The Trail of Tears - The Forced Removal of the Cherokee Nation


The history of European settlement in the continental United States is a story of the displacement of one group of people by another. Initially living side-by-side with their Indian1 neighbours, the Europeans came to this part of North America firstly as colonists and later became citizens of a new country. The United States of America began conflicts with the native people living among them. Treaty after treaty was made and broken. Gradually, the Native Americans were reduced in number by war, famine, disease2 and ultimately by forced relocation.

The relocation of the Cherokee Nation as a result of the Indian Removal Act of 1830 was one of the last steps in the process of ethnic cleansing that paved the way for total white domination of the eastern USA.

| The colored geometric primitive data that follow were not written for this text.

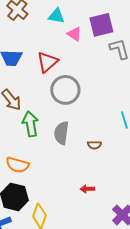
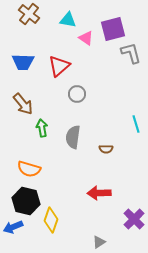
gray circle: (65, 90) -> (77, 94), size x0.6
green arrow: (30, 124) -> (42, 128), size x0.7
red arrow: (87, 189) -> (99, 193), size x1.6

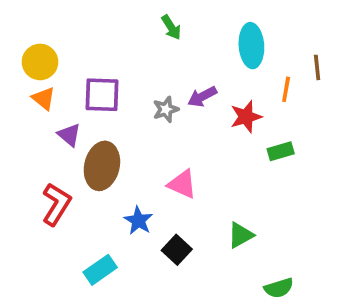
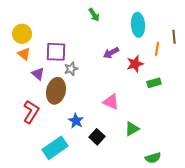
gray star: (166, 109) -> (71, 69), moved
pink triangle: (182, 184) -> (111, 102), moved
cyan rectangle: (100, 270) -> (55, 148), size x1.4

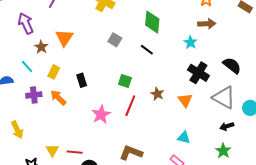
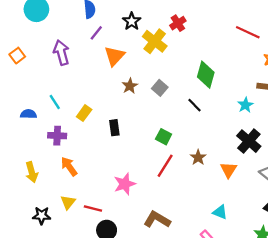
orange triangle: (64, 38) -> (114, 56), moved
brown star: (41, 47) -> (130, 86), moved
orange arrow: (58, 98) -> (69, 166), moved
pink star: (101, 114) -> (125, 184), moved

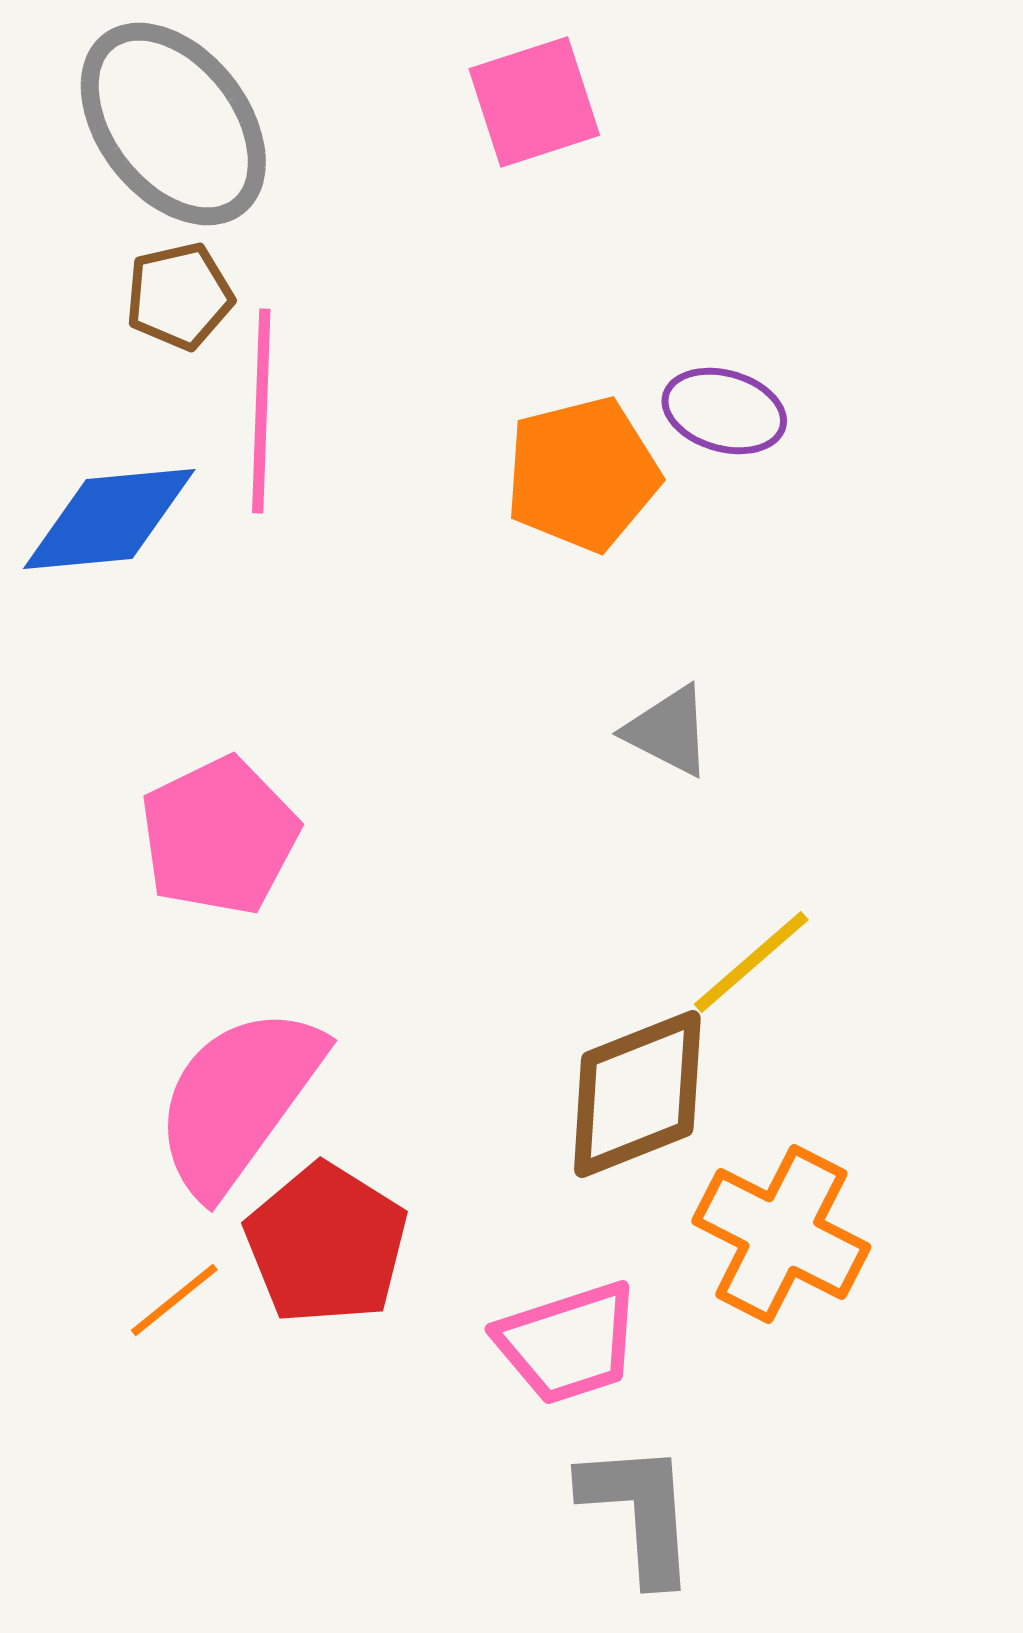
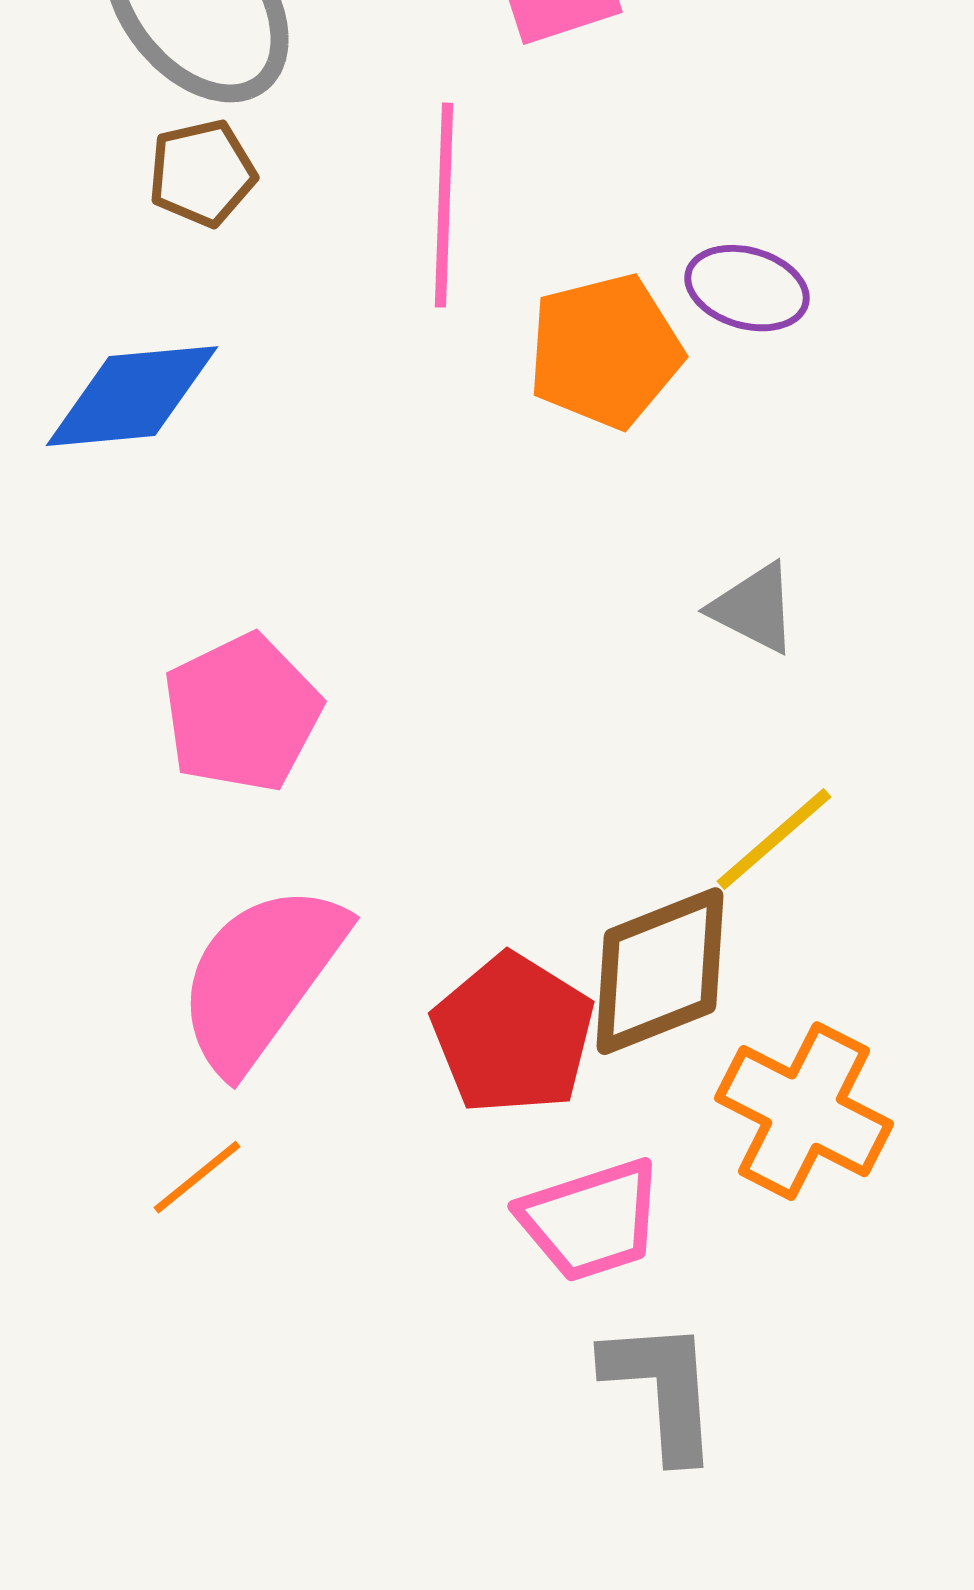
pink line: (261, 411) -> (444, 205), moved
gray triangle: (668, 731) -> (754, 608), moved
red pentagon: (326, 1244) -> (513, 1034), moved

The Cherokee journey, known as the Trail of Tears, is one of many sad chapters in the history of US western expansion, though it did lead to the creation of a sovereign state within a state - the Cherokee Nation - with its own constitution, government, and democratic processes, all of which mirrored those of the US. Though it is now more widely-known, the story of the Trail of Tears was glossed over and ignored by American history textbooks for many years.


The Cherokee in 1838

The people known as the Tsalagi3, or Cherokee, lived up until the early 19th Century in an the area of the south-eastern United States which is now divided between the states of North Carolina, Tennessee, and Georgia. The Cherokee were one of the 'Five Civilised Tribes'(the other four tribes were the Creek, Seminole, Chickasaw and Choctaw), which adopted European ways: living on farms rather than being nomads or semi-nomads, wearing European-style clothing, adopting European naming customs - the Cherokee were originally matrilineal, tracing descent through the mother - and becoming Christians.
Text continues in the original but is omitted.